Giuliani seems to be the epitome of separation of private values from public values. I’m all for keeping peoples’ private lives private, but you can’t live with two separate and distinct value sets. How can a man who can’t run his own family run the nation, and even if he could, why would we want him to? How can we be confident he will make wise decisions in the executive office and be a trustworthy public servant? Is he really the best the GOP has to offer this year?
How can you tell Giuliani’s family life is a problem? When he starts trying to shove a rosy family facade down your throat. Answering canned phone calls during speeches to the NRA? Nothing could come across as more fake - do voters not see that?
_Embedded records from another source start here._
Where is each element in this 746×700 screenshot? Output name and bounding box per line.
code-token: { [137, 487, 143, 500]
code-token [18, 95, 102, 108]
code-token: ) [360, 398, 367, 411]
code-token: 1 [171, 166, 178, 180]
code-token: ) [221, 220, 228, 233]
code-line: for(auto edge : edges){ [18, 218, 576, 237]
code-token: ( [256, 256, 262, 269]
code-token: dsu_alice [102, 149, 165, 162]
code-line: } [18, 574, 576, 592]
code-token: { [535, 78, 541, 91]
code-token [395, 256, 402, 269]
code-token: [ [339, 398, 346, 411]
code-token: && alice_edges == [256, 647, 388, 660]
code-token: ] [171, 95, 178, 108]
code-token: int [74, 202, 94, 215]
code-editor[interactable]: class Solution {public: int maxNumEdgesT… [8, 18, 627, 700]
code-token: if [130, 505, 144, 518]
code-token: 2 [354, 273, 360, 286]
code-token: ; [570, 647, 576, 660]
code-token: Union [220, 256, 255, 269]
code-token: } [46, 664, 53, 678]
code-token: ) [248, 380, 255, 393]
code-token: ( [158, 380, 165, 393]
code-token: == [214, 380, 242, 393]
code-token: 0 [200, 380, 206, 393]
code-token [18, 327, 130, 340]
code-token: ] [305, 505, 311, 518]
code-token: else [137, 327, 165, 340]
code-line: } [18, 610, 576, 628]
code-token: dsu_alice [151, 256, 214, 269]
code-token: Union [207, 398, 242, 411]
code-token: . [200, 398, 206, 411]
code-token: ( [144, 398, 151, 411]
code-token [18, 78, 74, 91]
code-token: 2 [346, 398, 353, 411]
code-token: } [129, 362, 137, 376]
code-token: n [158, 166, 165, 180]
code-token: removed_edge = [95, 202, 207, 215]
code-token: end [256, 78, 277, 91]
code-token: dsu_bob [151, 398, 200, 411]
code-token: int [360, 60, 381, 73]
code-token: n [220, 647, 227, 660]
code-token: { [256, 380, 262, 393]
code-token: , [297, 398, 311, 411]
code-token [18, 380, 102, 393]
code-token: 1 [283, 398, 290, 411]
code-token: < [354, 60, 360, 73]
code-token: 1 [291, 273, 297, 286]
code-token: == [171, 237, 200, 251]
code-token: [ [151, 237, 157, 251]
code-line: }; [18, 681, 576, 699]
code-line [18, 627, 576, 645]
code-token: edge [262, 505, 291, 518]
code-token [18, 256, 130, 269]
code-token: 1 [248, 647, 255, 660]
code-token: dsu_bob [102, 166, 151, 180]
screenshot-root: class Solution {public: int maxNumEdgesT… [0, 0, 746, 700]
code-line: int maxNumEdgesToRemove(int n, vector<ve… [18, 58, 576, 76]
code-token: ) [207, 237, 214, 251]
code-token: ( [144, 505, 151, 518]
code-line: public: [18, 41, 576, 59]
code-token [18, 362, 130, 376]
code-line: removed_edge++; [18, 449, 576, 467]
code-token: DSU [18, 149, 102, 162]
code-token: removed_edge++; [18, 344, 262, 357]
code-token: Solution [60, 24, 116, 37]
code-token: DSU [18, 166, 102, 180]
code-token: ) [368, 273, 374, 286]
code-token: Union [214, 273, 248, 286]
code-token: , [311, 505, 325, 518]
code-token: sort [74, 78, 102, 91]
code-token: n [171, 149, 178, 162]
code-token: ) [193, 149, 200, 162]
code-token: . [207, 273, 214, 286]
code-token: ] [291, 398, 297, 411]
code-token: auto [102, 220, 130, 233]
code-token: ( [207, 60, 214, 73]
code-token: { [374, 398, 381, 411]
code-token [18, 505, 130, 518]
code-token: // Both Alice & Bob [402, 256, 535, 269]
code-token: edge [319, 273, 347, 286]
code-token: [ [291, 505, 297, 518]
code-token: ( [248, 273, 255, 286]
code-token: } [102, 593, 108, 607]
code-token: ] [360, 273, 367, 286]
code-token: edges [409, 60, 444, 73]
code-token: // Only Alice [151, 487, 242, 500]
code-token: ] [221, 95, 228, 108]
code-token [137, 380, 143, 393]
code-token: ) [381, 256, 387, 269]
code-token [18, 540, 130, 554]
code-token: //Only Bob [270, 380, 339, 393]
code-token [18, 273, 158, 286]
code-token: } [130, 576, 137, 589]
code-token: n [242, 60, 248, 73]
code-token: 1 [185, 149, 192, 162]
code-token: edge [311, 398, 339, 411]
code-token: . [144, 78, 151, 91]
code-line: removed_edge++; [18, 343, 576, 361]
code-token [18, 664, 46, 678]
I wouldn’t mind his liberal social positions nearly as much if I knew he was an honest seeker of the truth. Instead, he comes across as the (second) biggest politician in the election - and the American people (at least the Americans being polled, whoever that is) are eating it up.
The GOP’s best hope is probably Mitt Romney, but after reading stupid front-page articles like this one from the October 8 edition of Newsweek, it’s hard not to get frustrated. If you haven’t read it, don’t bother, it’s another media personality suggesting that the only way Romney will get elected is if he explains every tenet of his religion. That’s the same argument as other mindless talking heads have suggested before (more here). Of course this standard has been erected exclusively for Romney, but the media can’t understand it’s own duplicity. Does every religious adherent running for office get pressed to explain all of the fine details of the religion they believe in? Why aren’t we pandering for explanations from Clinton, Obama, Giuliani, or Thompson about why they believe (or don’t believe) in each specific tenet of their faith? Americans seem to prefer (at least publicly) candidates without a moral backbone, or any commitment or conviction to any set of standards.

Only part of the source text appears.